(Bloomberg News) Hartford Financial Services Group Inc. is seeking buyers for its mutual-fund unit, which may fetch $1.5 billion or more, said four people with knowledge of the matter.

Hartford has contacted companies with rival asset- management operations as well as private-equity investors, said the people, who spoke on condition of anonymity. Hartford's mutual-fund business had about $104 billion of assets under management at the end of the first quarter, according to a regulatory filing.

Chief Executive Officer Liam McGee, hired in 2009 to restore profit and guide the company out of a U.S. bailout, reorganized the life insurance and savings business that helped push Hartford into more than $4 billion of losses during the financial crisis. He scaled back reliance on savings products called variable annuities and refocused the company on the U.S.
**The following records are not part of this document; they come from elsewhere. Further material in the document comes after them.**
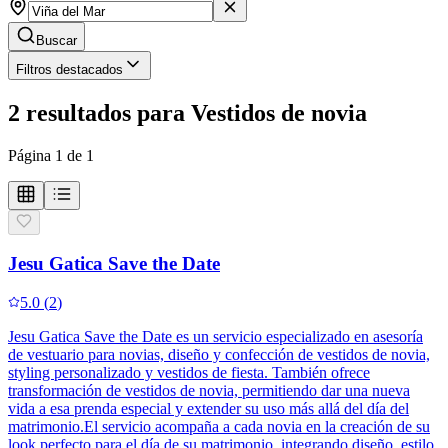
Buscar
Filtros destacados
2
resultados
para
Vestidos de novia
Página
1
de
1
Jesu Gatica Save the Date
5.0
(
2
)
Jesu Gatica Save the Date es un servicio especializado en asesoría
de vestuario para novias, diseño y confección de vestidos de novia,
styling personalizado y vestidos de fiesta. También ofrece
transformación de vestidos de novia, permitiendo dar una nueva
vida a esa prenda especial y extender su uso más allá del día del
matrimonio.El servicio acompaña a cada novia en la creación de su
look perfecto para el día de su matrimonio, integrando diseño, estilo,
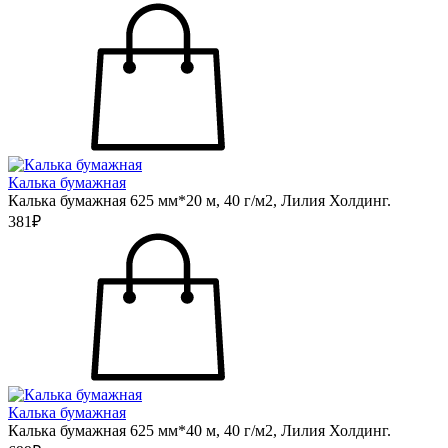
Калька бумажная
Калька бумажная 625 мм*20 м, 40 г/м2, Лилия Холдинг.
381₽
Калька бумажная
Калька бумажная 625 мм*40 м, 40 г/м2, Лилия Холдинг.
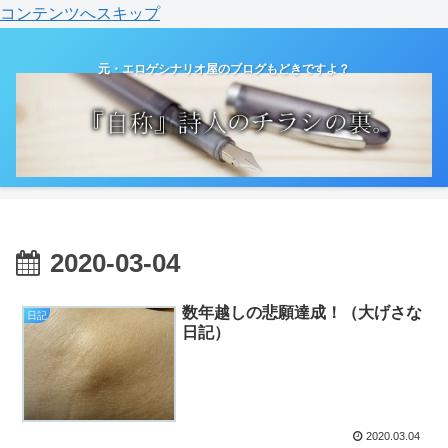
コンテンツへスキップ
元・エロゲシナリオ屋のブログもどきですよ？
2020-03-04
数年越しの悲願達成！（大げさな
日記
日記）
2020.03.04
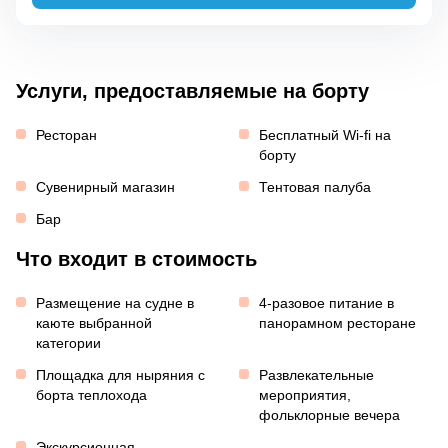
Услуги, предоставляемые на борту
Ресторан
Бесплатный Wi-fi на
борту
Сувенирный магазин
Тентовая палуба
Бар
Что входит в стоимость
Размещение на судне в
4-разовое питание в
каюте выбранной
панорамном ресторане
категории
Площадка для ныряния с
Развлекательные
борта теплохода
мероприятия,
фольклорные вечера
Экскурсионная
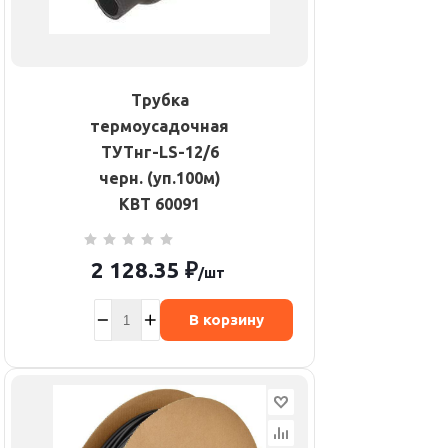
Трубка
термоусадочная
ТУТнг-LS-12/6
черн. (уп.100м)
КВТ 60091
2 128.35
₽
/шт
В корзину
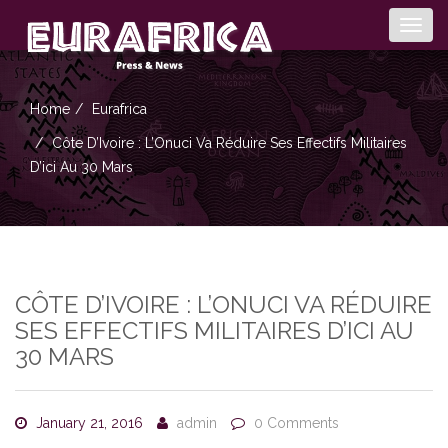
Togg
navig
Home
Eurafrica
Côte D’Ivoire : L’Onuci Va Réduire Ses Effectifs Militaires
D’ici Au 30 Mars
CÔTE D’IVOIRE : L’ONUCI VA RÉDUIRE
SES EFFECTIFS MILITAIRES D’ICI AU
30 MARS
January 21, 2016
admin
0 Comments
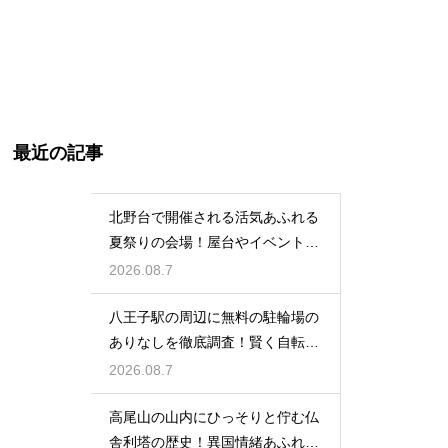
最近の記事
北野台で開催される活気あふれる
夏祭りの会場！屋台やイベントを
大満喫
2026.08.7
八王子駅の周辺に無料の駐輪場の
ありなしを徹底調査！賢く自転車
を止める
2026.08.7
高尾山の山内にひっそりと佇む仏
舎利塔の歴史！異国情緒あふれる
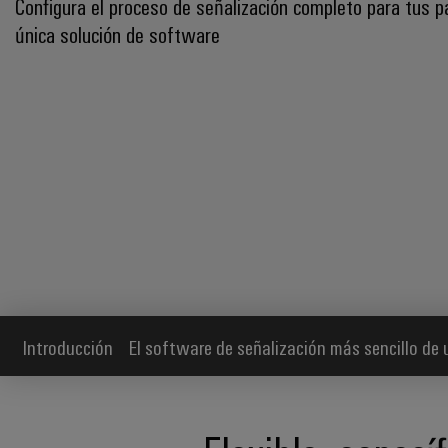
Configura el proceso de señalización completo para tus p
única solución de software
Introducción
El software de señalización más sencillo de 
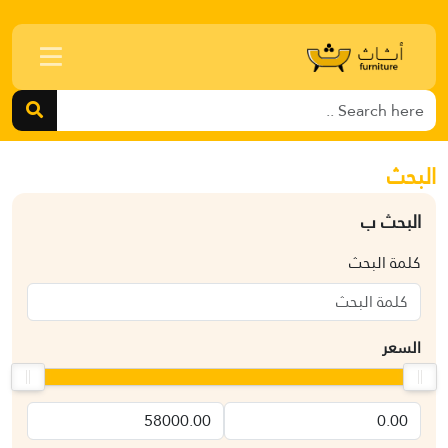
البحث
البحث ب
كلمة البحث
السعر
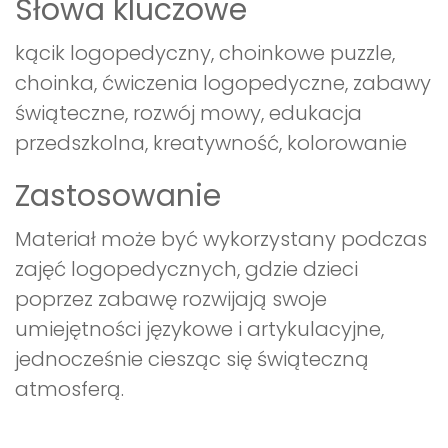
Słowa kluczowe
kącik logopedyczny, choinkowe puzzle,
choinka, ćwiczenia logopedyczne, zabawy
świąteczne, rozwój mowy, edukacja
przedszkolna, kreatywność, kolorowanie
Zastosowanie
Materiał może być wykorzystany podczas
zajęć logopedycznych, gdzie dzieci
poprzez zabawę rozwijają swoje
umiejętności językowe i artykulacyjne,
jednocześnie ciesząc się świąteczną
atmosferą.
McGee, 56, grouped the company's mutual fund, life insurance, annuity and retirement plan businesses under a Wealth Management division. David Levenson was promoted in July to president of Wealth Management, reporting to McGee.

Hartford declined 4 cents to $27.56 yesterday on the New York Stock Exchange and has gained 4 percent this year.
Hartford boosted profit last year by selling a Canadian mutual-fund business and a third-party claims-administration operation. Net income was $1.68 billion last year after a loss of $887 million in 2009. The net loss was $2.75 billion in 2008.

Hartford, based in the Connecticut city of the same name, is using bankers at Goldman Sachs Group Inc. and UBS AG to handle the potential sale, the people said. Shannon Lapierre, a Hartford spokeswoman, declined to comment, as did Andrea Rachman of Goldman Sachs and Torie von Alt of UBS.

The mutual-fund unit had net income of $132 million in 2010, according to a regulatory filing. Hartford entrusts management of a portion of its mutual funds to Wellington Management Co. The insurer manages some of the funds through its investment-management division.